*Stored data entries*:
════

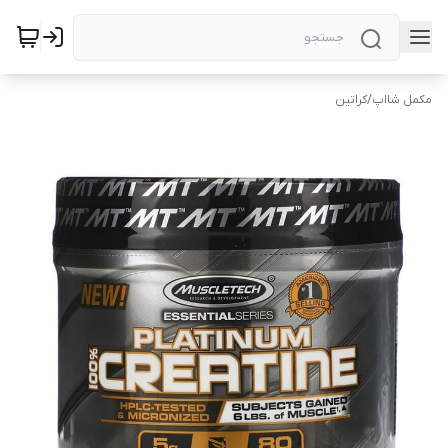
مکمل شااپ
/
کراتین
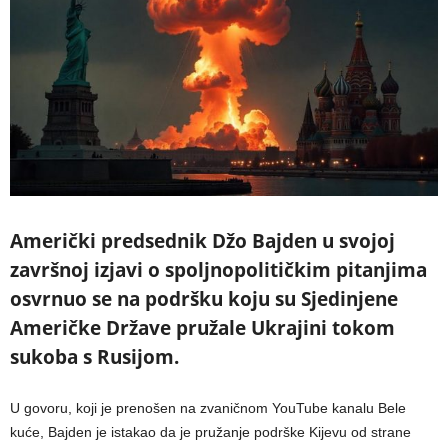
Američki predsednik Džo Bajden u svojoj
završnoj izjavi o spoljnopolitičkim pitanjima
osvrnuo se na podršku koju su Sjedinjene
Američke Države pružale Ukrajini tokom
sukoba s Rusijom.
U govoru, koji je prenošen na zvaničnom YouTube kanalu Bele
kuće, Bajden je istakao da je pružanje podrške Kijevu od strane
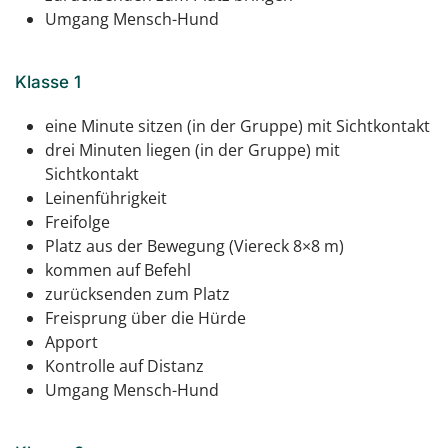
Umgang Mensch-Hund
Klasse 1
eine Minute sitzen (in der Gruppe) mit Sichtkontakt
drei Minuten liegen (in der Gruppe) mit
Sichtkontakt
Leinenführigkeit
Freifolge
Platz aus der Bewegung (Viereck 8×8 m)
kommen auf Befehl
zurücksenden zum Platz
Freisprung über die Hürde
Apport
Kontrolle auf Distanz
Umgang Mensch-Hund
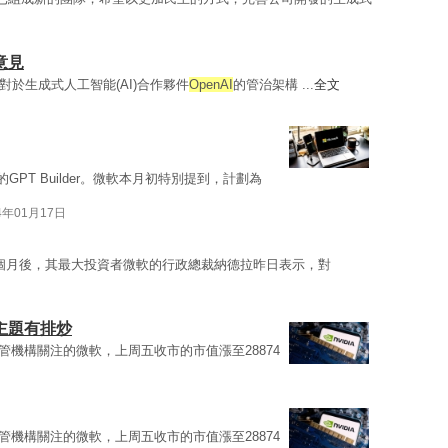
意見
表示，對於生成式人工智能(AI)合作夥件
OpenAI
的管治架構 ...
全文
GPT Builder。微軟本月初特別提到，計劃為
4年01月17日
個月後，其最大投資者微軟的行政總裁納德拉昨日表示，對
日
I主題有排炒
管機構關注的微軟，上周五收市的市值漲至28874
管機構關注的微軟，上周五收市的市值漲至28874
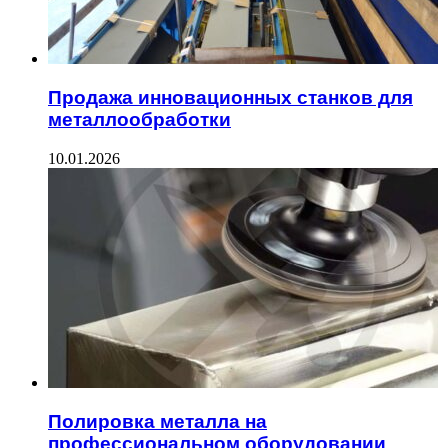
Продажа инновационных станков для
металлообработки
10.01.2026
Полировка металла на
профессиональном оборудовании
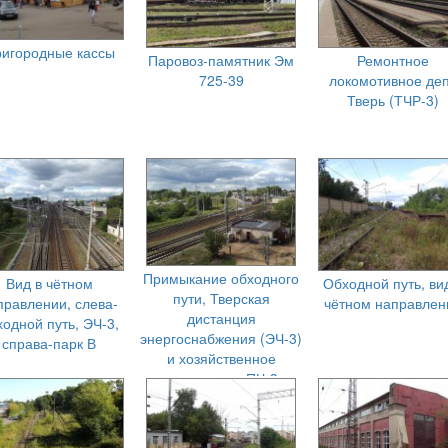
игородные кассы
Паровоз-памятник Эм
Ремонтное
725-39
локомотивное де
Тверь (ТЧР-3)
Примыкание обходного
Вид в чётном
Обходной путь, ви
пути, Тверская
правлении, слева-
чётном направлен
дистанция
ходной путь, ЭЧ-3,
энергоснабжения (ЭЧ-3)
справа-парк В
и хозяйственное
помещение ПЧ-3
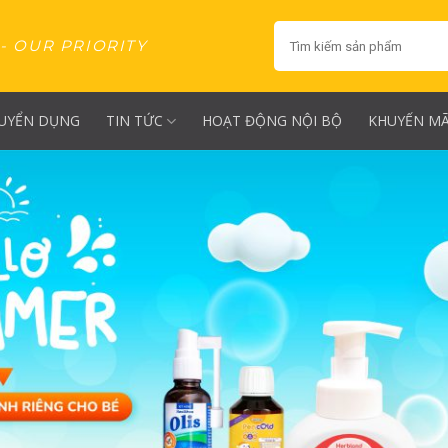
Tìm
- OUR PRIORITY
kiếm:
UYỂN DỤNG
TIN TỨC
HOẠT ĐỘNG NỘI BỘ
KHUYẾN MÃ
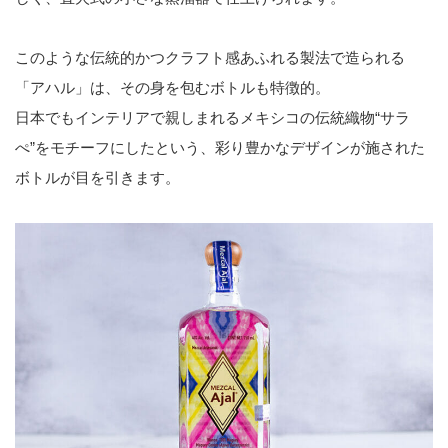
このような伝統的かつクラフト感あふれる製法で造られる
「アハル」は、その身を包むボトルも特徴的。
日本でもインテリアで親しまれるメキシコの伝統織物“サラ
ぺ”をモチーフにしたという、彩り豊かなデザインが施された
ボトルが目を引きます。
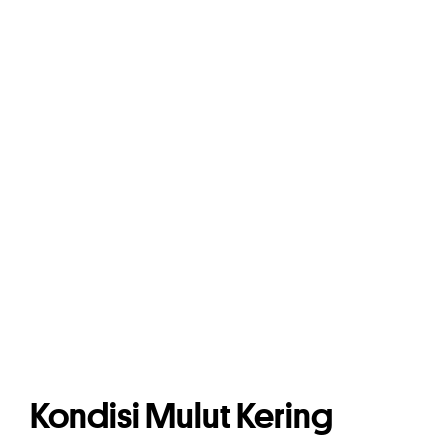
Kondisi Mulut Kering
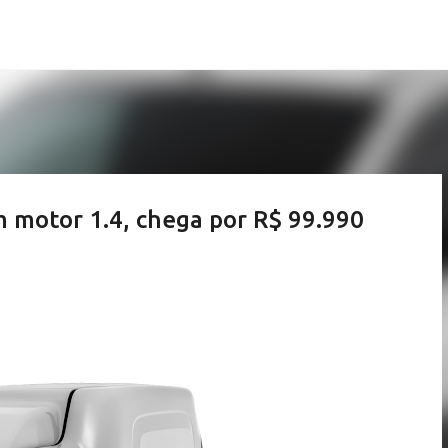
Pular para o conteúdo principal
om motor 1.4, chega por R$ 99.990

════

*Problem statement*: Wherever the string "Sichtkontakt" appears in the records, copy the whole line.

*Completed exercise*:
eine Minute sitzen (in der Gruppe) mit Sichtkontakt
Sichtkontakt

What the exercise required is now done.